The researchers sampled views of 80 adults, and only 22% said they had discussed retirement income planning financial planners.

This brings up many questions: does the survey group represent a broad cross-section of American retirees? Does the polled group have traditional defined benefit pensions as well as Social Security? Are the non-interested people well-off enough to need income planning? Have the uninterested ever worked with financial professionals? Have people in the satisfied group worked with their advisors for a long time? Does the satisfied group fit any identifiable demographic that would predispose them to consult with financial advisors?

Still, the finding that so many people expressed disinterest in retirement income planning is arresting.

After all, the financial services industry is gearing up for a major influx of baby boomers onto the retirement income planning shores. Substantial industry research has documented the need for professional assistance, and some early players in this market say sales demonstrate that boomers do act on this need.

So, then, how to make sense of the Thrivent findings?
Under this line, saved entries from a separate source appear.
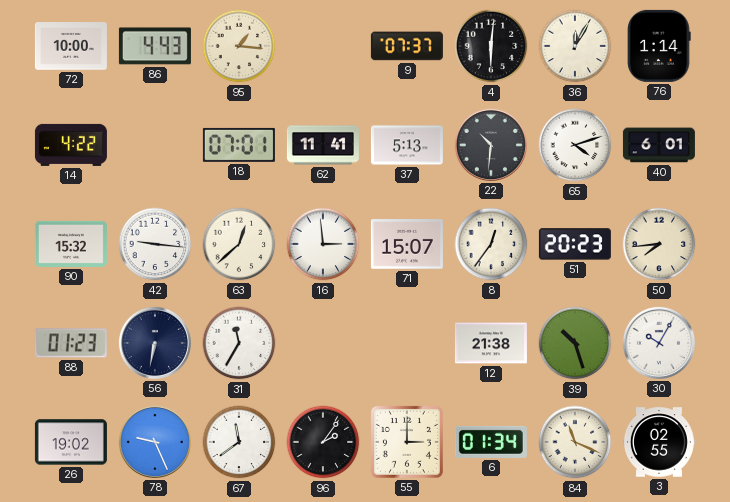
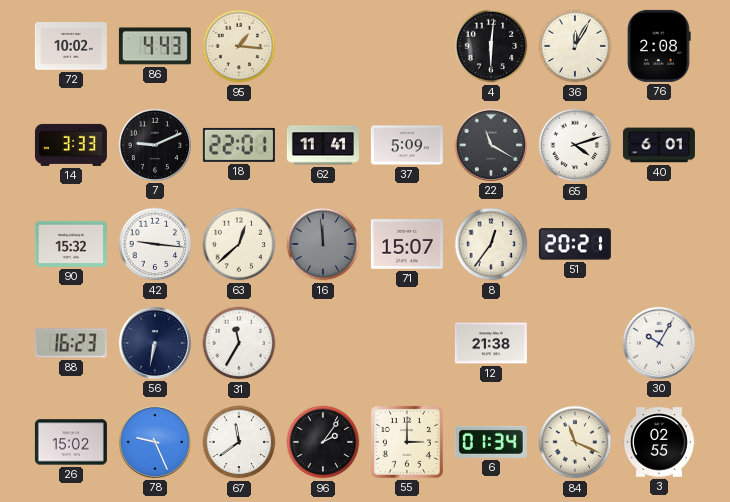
72: 10:00 -> 10:02
9: 07:37 -> none
76: 1:14 -> 2:08
14: 4:22 -> 3:33
7: none -> 9:11
18: 07:01 -> 22:01
37: 5:13 -> 5:09
22: 10:31 -> 11:20
16: 2:59 -> 11:59
16 dial: white -> grey
51: 20:23 -> 20:21
50: 7:44 -> none
88: 01:23 -> 16:23
39: 10:27 -> none
26: 19:02 -> 15:02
The findings no doubt reflect the general lack of awareness about retirement income planning-what it is, why it is, how it works, and especially how it can help people have a comfortable retirement. Since lack of familiarity often breeds distrust, it should come as no surprise that some people don’t want professional help in this area.
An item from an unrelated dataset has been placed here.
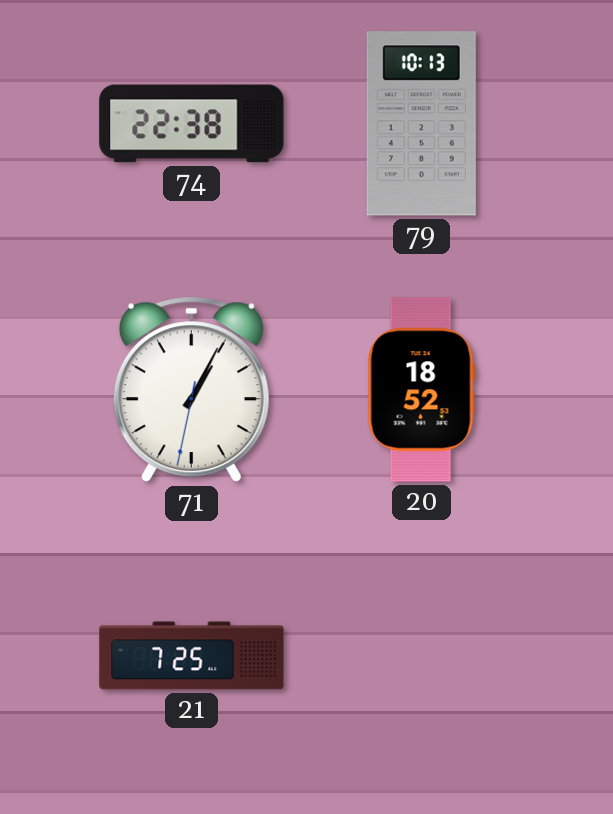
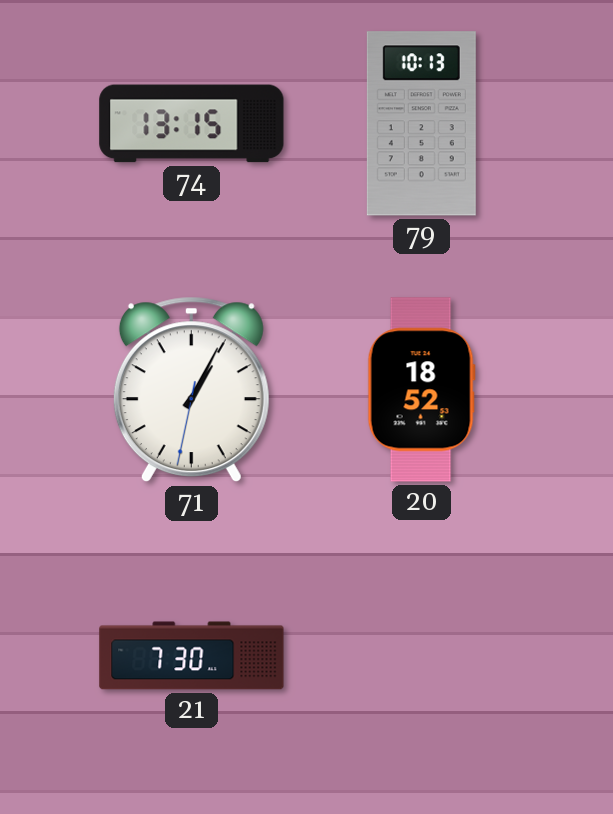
74: 22:38 -> 13:15
21: 7:25 -> 7:30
It may also be that people in the sample group are already fixed in their retirement income approach and so see no need for outside help now. They are, after all, ages 60 to 74. A younger survey group may reveal different results.

It’s also likely that some in the uninterested group may be more reluctant than disinterested. That is, they may refuse professional help because they don’t want to pay the associated fees or because they believe they cannot afford those fees. This is a common pattern with people who want but do not pay for professional assistance with, say, their income tax returns; it’s only reasonable to expect some people will respond the same way to the idea of retirement income planning.

A related factor is that some individuals may be uninterested in income planning because they do not see a cost/benefit relationship between what they pay and the results they will get. This is probably exacerbated by the lack of education and awareness about income planning, as mentioned earlier. It might help if advisors and providers were to make readily available some simple examples of the various benefits.

Finally, at least some of the disinterested folks are probably people who don’t plan for anything, let alone retirement; and/or who won’t let a professional help them plan because they believe they are capable of doing it themselves. A clear depiction of what planning does-and does not-do might help some of these people get a better understanding.

What to do with the uninterested prospect? Some advisors say they move on to planning topics that do interest the client. Many say they do try to provide retirement education and information, but only if the person is willing to listen. Some just say, “some dogs won’t hunt,” period.

Still, the question is worth mulling over. One other finding from the Thrivent survey makes that point clear: of the 22% of older adults who did speak with a professional about income planning, 94% said they found the experience helpful.